Definiert man nun, dass jemand einer Kultur angehört, wenn er eine hinreichende Menge der Sinnzusammenhänge, die sie ausmachen, kennt, ihnen Bedeutung zumisst und sich durch sie im Handeln beeinflussen lässt, dann ist es offensichtlich möglich, mehreren Kulturen gleichzeitig anzugehören. Man kann zugleich Katholik, Saarländer und Kleingärtner sein. Manchmal entstehen allerdings auch Konflikte: Gleichzeitig Proletarier und Akademiker sein ist schwierig
Dass nicht alle kulturellen Prägungen miteinander vereinbar sind, führt zu der Frage, ob es auf irgendeiner Ebene kulturelle Einheiten gibt, die sich notwendigerweise voneinander abgrenzen und einander nicht beliebig überlappen können. Brauchen diese Einheiten einen besonderen politischen Schutz, was verleiht ihnen Dauer, und in welcher Beziehung sollten sie zu Gesellschaften und Staaten stehen?

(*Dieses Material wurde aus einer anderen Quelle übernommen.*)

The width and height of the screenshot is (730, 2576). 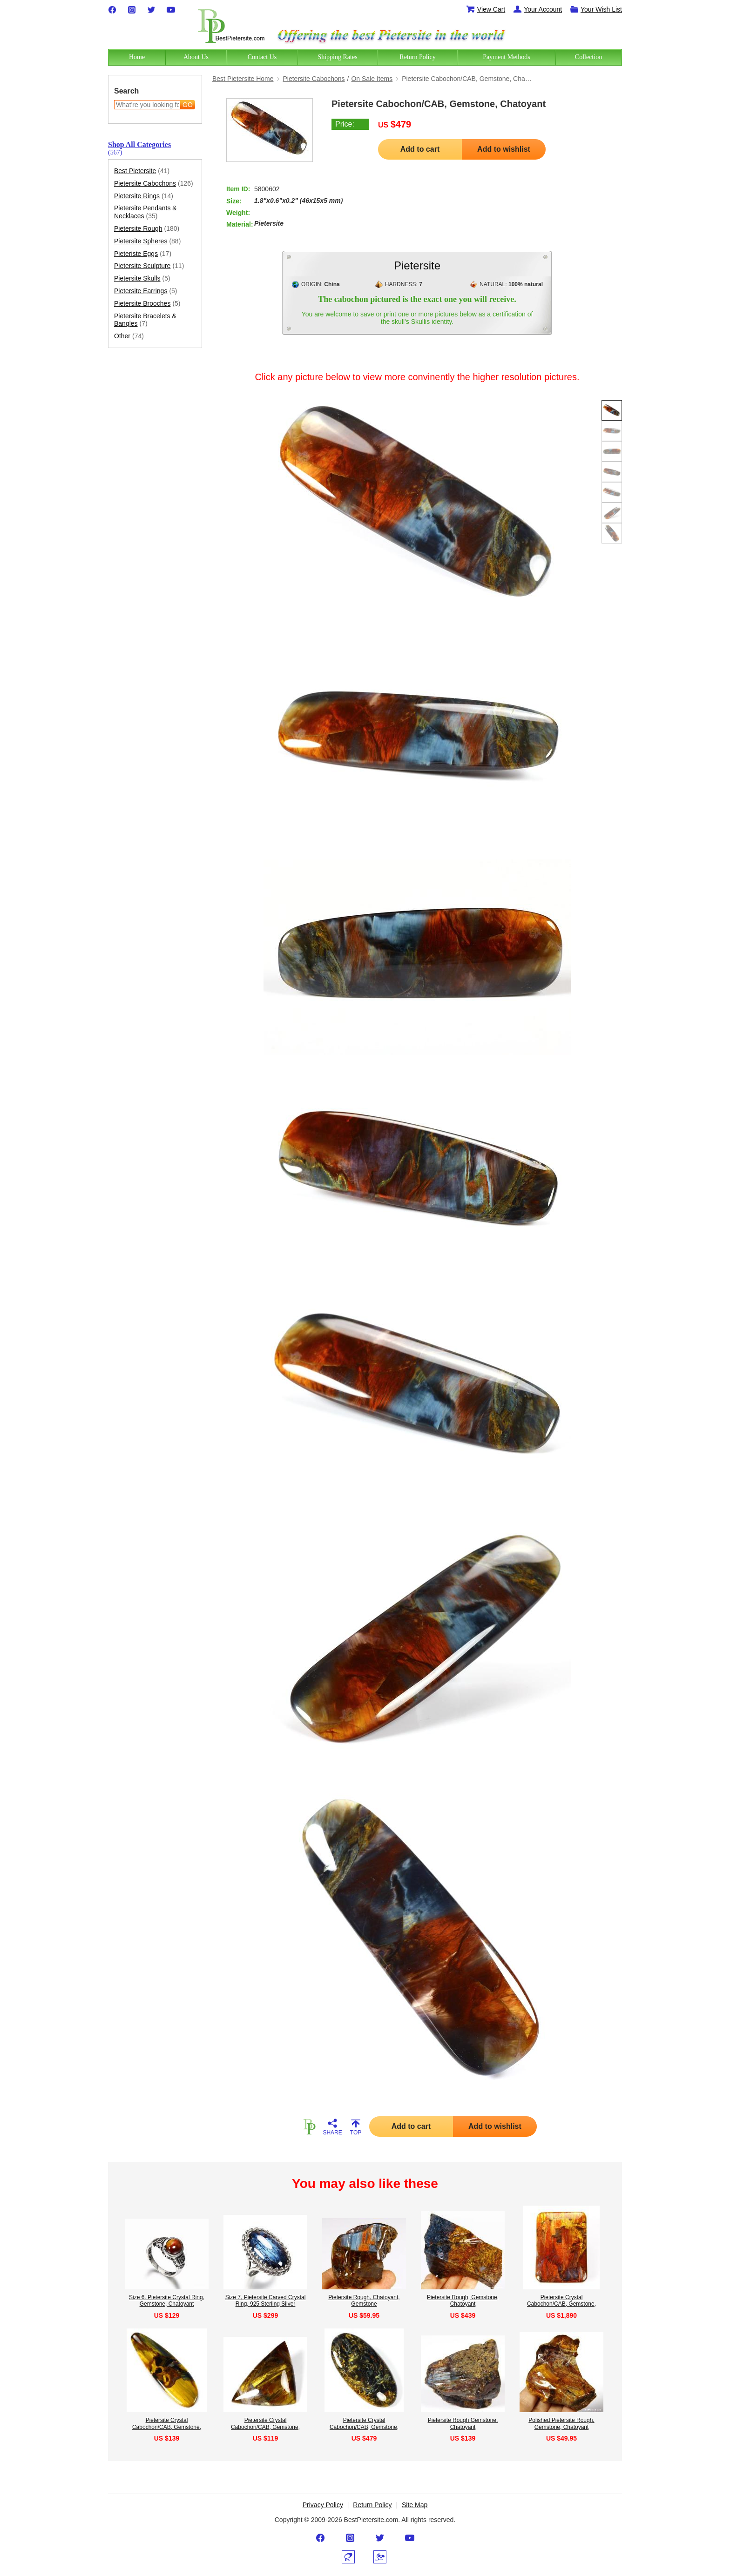 What do you see at coordinates (419, 149) in the screenshot?
I see `Add to cart` at bounding box center [419, 149].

Die philosophischen Antwortvorschläge auf diese Fragen sind radikal unterschiedlich. Manche gehen so weit, dass es bestimmte essenzielle Eigenschaften gibt, die alle Angehörigen einer Kultur teilen müssen, während andere diese Vorstellung vollständig ablehnen. Schwierig wird ein solcher »Essenzialismus«, wenn man davon ausgeht, dass man sich die entsprechenden Eigenschaften nicht frei und selbstbestimmt aneignen kann, sondern zum Beispiel nur dadurch, dass man in einer bestimmten Umgebung aufwächst. Überlegungen zu Schutz und Pflege von Kulturen können so schnell biologistische Züge annehmen, weil Kultur dann indirekt zu einer Frage der Fortpflanzung wird.
Umgekehrt haben sich viele Anhänger rassistischen oder sonst wie völkischen Denkens in den vergangenen Jahrzehnten darauf verlegt, nicht mehr offen von Rassen und Völkern zu reden, sondern nur noch von »Kulturen«. Unter diesem Deckmantel wird jedoch nach wie vor die Vorstellung vertreten, dass es vererbliche Unterschiede im Wert verschiedener Menschengruppen gäbe und dass es deswegen wichtig wäre, dass diese sich untereinander nicht vermischen. Vielen erscheint daher jeder Bezug auf »Kulturen« im Plural ganz allgemein suspekt. Noch schwieriger wird es, wenn der Begriff der Identität ins Spiel kommt. Aber darum soll es ein andermal gehen.